Dr. Scott Dubowsky, a Tenafly resident who practices in Bayonne, said he’d like to see more dentists from the United States join in DVI’s work.
“Most dentists are in private practice, so there is a little bit of a sacrifice involved in taking time off,” he acknowledged. “But you figure out a way to do what you want to do.”
Dubowsky, who volunteered on the forensic dental team in Manhattan for nine months following 9/11, had been planning to go on a UJA Federation of Northern New Jersey mission to Israel three years ago when Goldberg suggested volunteering for DVI.
|Dr. Nedal Alayyan was helped as a child by Dental Volunteers for Israel. Today he is a volunteer himself. Photos courtesy DVI|
“I went once and I was completely hooked,” he said. “I strongly identify with being Jewish and with Israel, and my lifelong profession is dentistry, so DVI gave me a chance to put all those things together for the first time.” His fourth trip is planned for March.

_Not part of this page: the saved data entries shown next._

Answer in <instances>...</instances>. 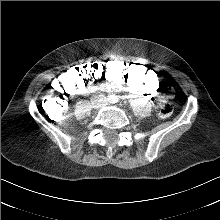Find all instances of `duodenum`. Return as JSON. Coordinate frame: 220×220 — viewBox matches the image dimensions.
Segmentation results:
<instances>
[{
    "mask_svg": "<svg viewBox=\"0 0 220 220\" xmlns=\"http://www.w3.org/2000/svg\"><path fill=\"white\" fill-rule=\"evenodd\" d=\"M84 90L86 92H96L100 90H106V88L104 86L86 85V87H84Z\"/></svg>",
    "mask_w": 220,
    "mask_h": 220,
    "instance_id": "1",
    "label": "duodenum"
}]
</instances>
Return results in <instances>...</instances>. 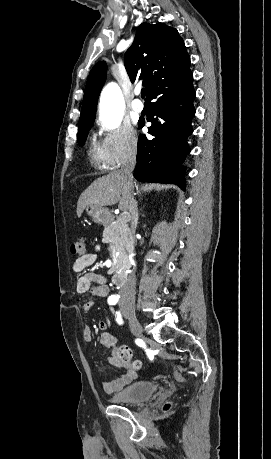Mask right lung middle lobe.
I'll use <instances>...</instances> for the list:
<instances>
[{"label":"right lung middle lobe","mask_w":271,"mask_h":459,"mask_svg":"<svg viewBox=\"0 0 271 459\" xmlns=\"http://www.w3.org/2000/svg\"><path fill=\"white\" fill-rule=\"evenodd\" d=\"M93 122H94V119L84 120V121L79 122L77 138H78V144L80 146L84 145L89 129L92 127Z\"/></svg>","instance_id":"1"}]
</instances>
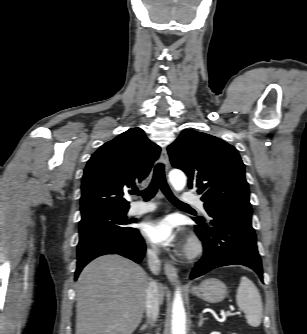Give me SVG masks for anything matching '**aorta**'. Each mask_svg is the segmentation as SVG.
<instances>
[{
  "mask_svg": "<svg viewBox=\"0 0 307 334\" xmlns=\"http://www.w3.org/2000/svg\"><path fill=\"white\" fill-rule=\"evenodd\" d=\"M169 180L176 191H181L186 185V176L180 170H172ZM171 334H186V313L179 288L175 292L172 315Z\"/></svg>",
  "mask_w": 307,
  "mask_h": 334,
  "instance_id": "762f6f07",
  "label": "aorta"
}]
</instances>
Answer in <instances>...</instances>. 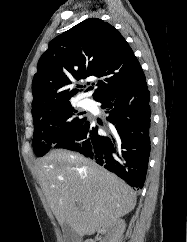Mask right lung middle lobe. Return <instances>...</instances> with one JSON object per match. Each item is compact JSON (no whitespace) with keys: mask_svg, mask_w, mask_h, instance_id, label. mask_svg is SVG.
<instances>
[{"mask_svg":"<svg viewBox=\"0 0 187 242\" xmlns=\"http://www.w3.org/2000/svg\"><path fill=\"white\" fill-rule=\"evenodd\" d=\"M71 103L33 116V150L38 157L45 155L55 144L71 136L87 118L76 116Z\"/></svg>","mask_w":187,"mask_h":242,"instance_id":"1","label":"right lung middle lobe"}]
</instances>
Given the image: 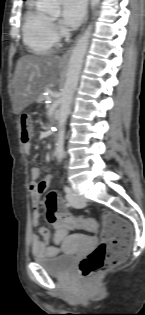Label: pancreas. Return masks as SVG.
I'll use <instances>...</instances> for the list:
<instances>
[{
  "mask_svg": "<svg viewBox=\"0 0 145 315\" xmlns=\"http://www.w3.org/2000/svg\"><path fill=\"white\" fill-rule=\"evenodd\" d=\"M48 97H46V96H41L40 97V99L42 100V101H44V100H46Z\"/></svg>",
  "mask_w": 145,
  "mask_h": 315,
  "instance_id": "pancreas-1",
  "label": "pancreas"
}]
</instances>
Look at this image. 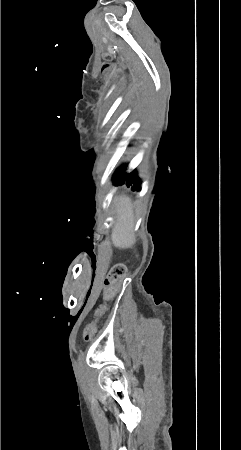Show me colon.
Segmentation results:
<instances>
[{"instance_id": "5ec220e1", "label": "colon", "mask_w": 241, "mask_h": 450, "mask_svg": "<svg viewBox=\"0 0 241 450\" xmlns=\"http://www.w3.org/2000/svg\"><path fill=\"white\" fill-rule=\"evenodd\" d=\"M127 268L123 263L115 264L106 274L105 283H104V292L105 296L100 299V304L97 308V311L94 314V319L91 321L85 329L84 332V341L87 346L89 341L92 340L94 333L96 331L95 319L104 311L103 306H109L111 303V295L114 294L118 288L119 282L126 276Z\"/></svg>"}]
</instances>
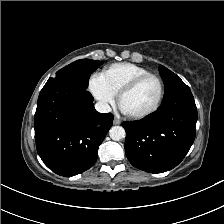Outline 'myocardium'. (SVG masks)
Wrapping results in <instances>:
<instances>
[{"label": "myocardium", "mask_w": 224, "mask_h": 224, "mask_svg": "<svg viewBox=\"0 0 224 224\" xmlns=\"http://www.w3.org/2000/svg\"><path fill=\"white\" fill-rule=\"evenodd\" d=\"M149 78H153L158 82L159 85V94L157 97V100L155 101V103L153 104L152 107H150L148 110L140 112V113H133V114H128L129 117L133 118V119H142L145 117H148L150 115H152L153 113H155L164 98V93H165V86H164V82L161 79L160 76L153 74V73H147L144 75H140L137 76L135 78H133L132 80H130L128 83H126L117 93V101L118 104H121V100L123 98V96H125L127 93L131 92L134 88H136L142 81L149 79ZM121 106V105H120Z\"/></svg>", "instance_id": "obj_1"}]
</instances>
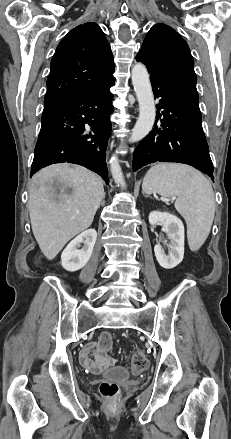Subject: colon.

At the gala, a special award will go to Dr. Nedal Alayyan, whom Goldberg described as “our ultimate success story.”
Alayyan was referred to DVI by Jerusalem’s Welfare Department in 1984, when he was 7. Living in an Arab neighborhood of the Old City, he had been missing school because of severe dental problems. He returned every six months and was inspired to become a dentist himself.
“At DVI, I witnessed selflessness – regular people worrying about the well-being of others,” he said. “I hadn’t expected this type of treatment at that point in my life – from anyone.”
Alayyan practices in East Jerusalem and is part of DVI’s local team of dentists on call to fill in when foreign volunteers have to cancel at the last minute. In June 2009, Alayyan joined DVI’s staff in receiving the President’s Award for Volunteerism from President Shimon Peres.
Dubowsky said indigent Israeli children – from haredi Jews to Palestinian Arabs – often suffer from advanced dental disease as a result of poor dental hygiene and a diet high in sweets and refined carbohydrates.
|Dr. Scott Dubowsky of Tenafly stands with an Israeli patient.|
“The children are well-behaved and very appreciative, I think because they are probably in pain and realize we are their only shot at getting things fixed.”
English is the main language of communication. “The staff is unbelievable – fluent not only in Hebrew and English but many also in Arabic,” said Dubowsky. “However, you can do a lot with a smile and a little tap on the shoulder.”